§ Work order:
Lines containing the word "کباب" are to be copied from the data below.

§ Extracted page text data:
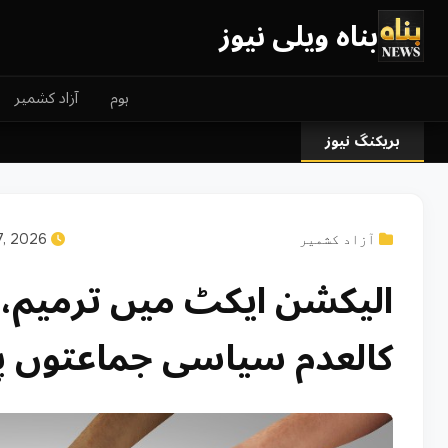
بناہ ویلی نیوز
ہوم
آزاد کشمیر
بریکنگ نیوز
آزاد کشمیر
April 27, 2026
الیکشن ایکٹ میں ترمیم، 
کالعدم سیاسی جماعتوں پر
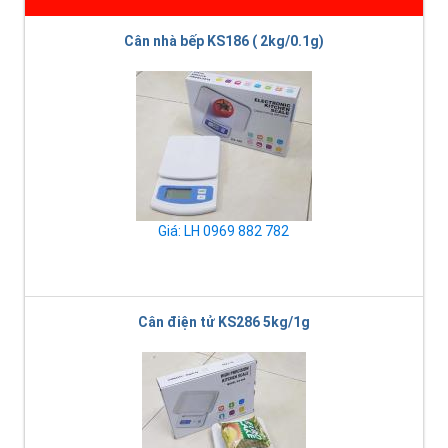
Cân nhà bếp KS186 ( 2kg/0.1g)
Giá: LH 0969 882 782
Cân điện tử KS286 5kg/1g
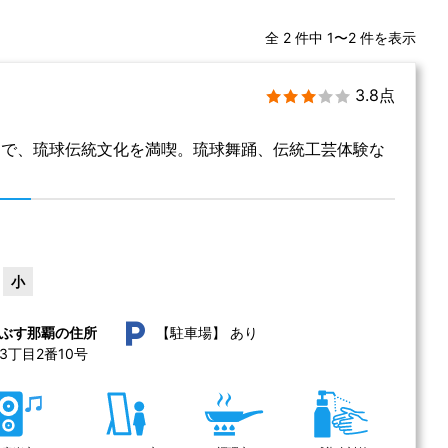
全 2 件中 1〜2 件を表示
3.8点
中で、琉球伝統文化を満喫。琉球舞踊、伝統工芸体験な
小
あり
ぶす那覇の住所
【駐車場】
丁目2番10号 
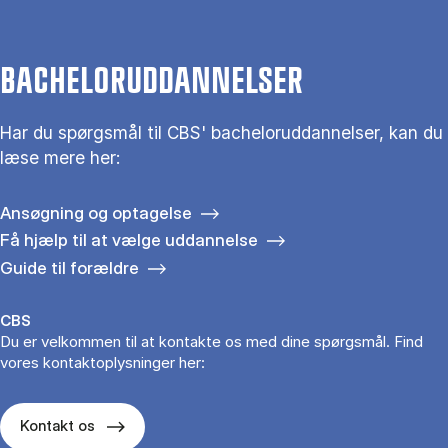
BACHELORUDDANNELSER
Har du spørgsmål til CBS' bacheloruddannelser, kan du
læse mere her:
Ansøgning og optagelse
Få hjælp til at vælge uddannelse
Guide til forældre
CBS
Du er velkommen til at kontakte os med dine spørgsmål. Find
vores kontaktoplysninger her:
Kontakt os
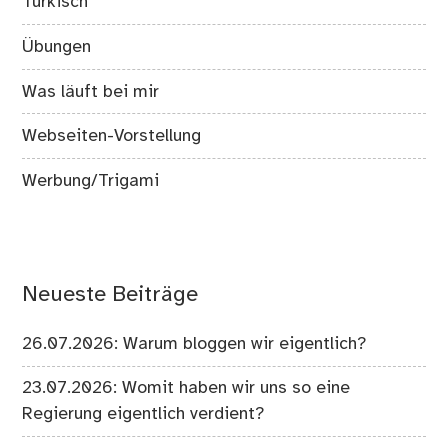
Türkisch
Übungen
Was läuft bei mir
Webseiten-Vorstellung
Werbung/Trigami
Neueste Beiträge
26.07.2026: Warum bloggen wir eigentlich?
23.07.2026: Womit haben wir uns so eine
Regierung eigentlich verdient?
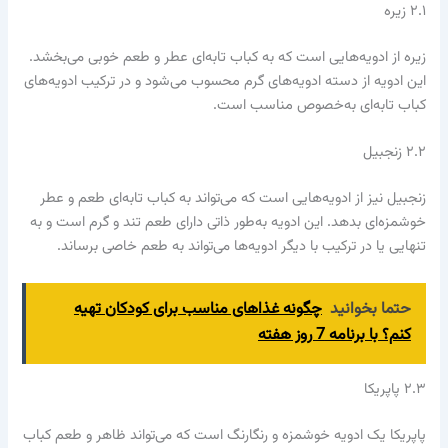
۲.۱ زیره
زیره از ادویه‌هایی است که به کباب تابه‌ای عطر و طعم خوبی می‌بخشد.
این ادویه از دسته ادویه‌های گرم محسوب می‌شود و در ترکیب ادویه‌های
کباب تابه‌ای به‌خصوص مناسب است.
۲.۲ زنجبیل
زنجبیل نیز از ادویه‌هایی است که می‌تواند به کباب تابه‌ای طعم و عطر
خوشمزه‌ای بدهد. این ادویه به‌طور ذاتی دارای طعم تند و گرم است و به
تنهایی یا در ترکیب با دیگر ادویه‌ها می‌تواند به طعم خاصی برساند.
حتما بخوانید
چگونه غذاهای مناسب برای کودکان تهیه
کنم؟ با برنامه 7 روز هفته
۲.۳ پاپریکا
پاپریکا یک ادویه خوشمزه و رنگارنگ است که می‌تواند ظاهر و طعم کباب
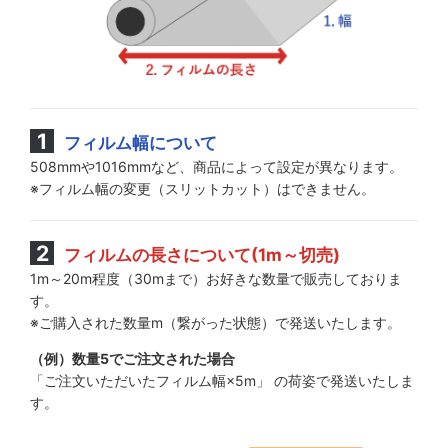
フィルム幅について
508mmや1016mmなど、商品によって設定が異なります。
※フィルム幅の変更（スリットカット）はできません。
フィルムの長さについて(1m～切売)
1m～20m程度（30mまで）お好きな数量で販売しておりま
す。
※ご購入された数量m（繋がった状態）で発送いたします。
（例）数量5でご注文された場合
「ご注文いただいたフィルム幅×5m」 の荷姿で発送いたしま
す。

§ Response to this task:
زیره از ادویه‌هایی است که به کباب تابه‌ای عطر و طعم خوبی می‌بخشد.
کباب تابه‌ای به‌خصوص مناسب است.
زنجبیل نیز از ادویه‌هایی است که می‌تواند به کباب تابه‌ای طعم و عطر
پاپریکا یک ادویه خوشمزه و رنگارنگ است که می‌تواند ظاهر و طعم کباب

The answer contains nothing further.